TASK MATERIAL:
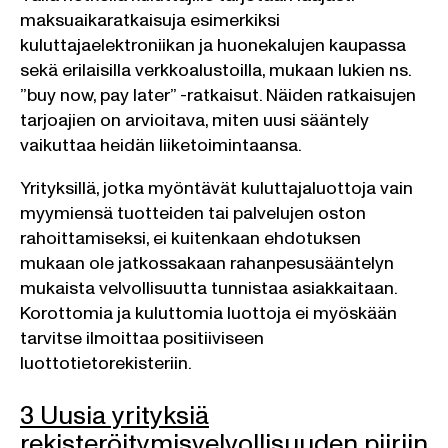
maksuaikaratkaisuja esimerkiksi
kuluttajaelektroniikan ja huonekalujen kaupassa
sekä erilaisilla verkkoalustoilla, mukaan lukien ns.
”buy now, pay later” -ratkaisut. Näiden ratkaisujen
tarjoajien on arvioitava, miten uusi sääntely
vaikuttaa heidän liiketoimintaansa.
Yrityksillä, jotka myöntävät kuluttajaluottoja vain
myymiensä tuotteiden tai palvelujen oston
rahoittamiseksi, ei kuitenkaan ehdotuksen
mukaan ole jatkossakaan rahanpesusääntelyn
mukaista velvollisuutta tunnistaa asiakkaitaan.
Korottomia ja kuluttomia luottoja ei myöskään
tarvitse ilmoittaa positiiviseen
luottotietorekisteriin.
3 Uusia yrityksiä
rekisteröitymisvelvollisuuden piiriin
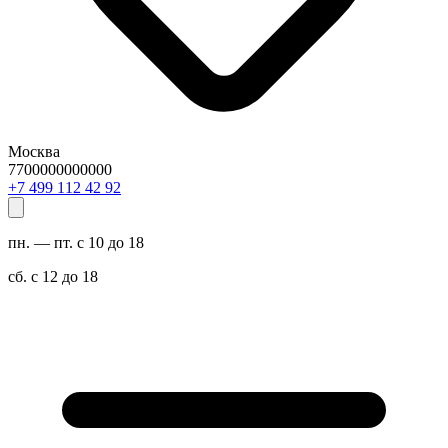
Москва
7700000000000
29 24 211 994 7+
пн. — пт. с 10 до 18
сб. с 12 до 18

WHAT YOU SHOULD DO:
Transcribe, word for word, only the material from its opening line through the line containing "Yrityksillä, jotka myöntävät", both ends included, and omit the pictures.

TASK OUTPUT:
maksuaikaratkaisuja esimerkiksi
kuluttajaelektroniikan ja huonekalujen kaupassa
sekä erilaisilla verkkoalustoilla, mukaan lukien ns.
”buy now, pay later” -ratkaisut. Näiden ratkaisujen
tarjoajien on arvioitava, miten uusi sääntely
vaikuttaa heidän liiketoimintaansa.
Yrityksillä, jotka myöntävät kuluttajaluottoja vain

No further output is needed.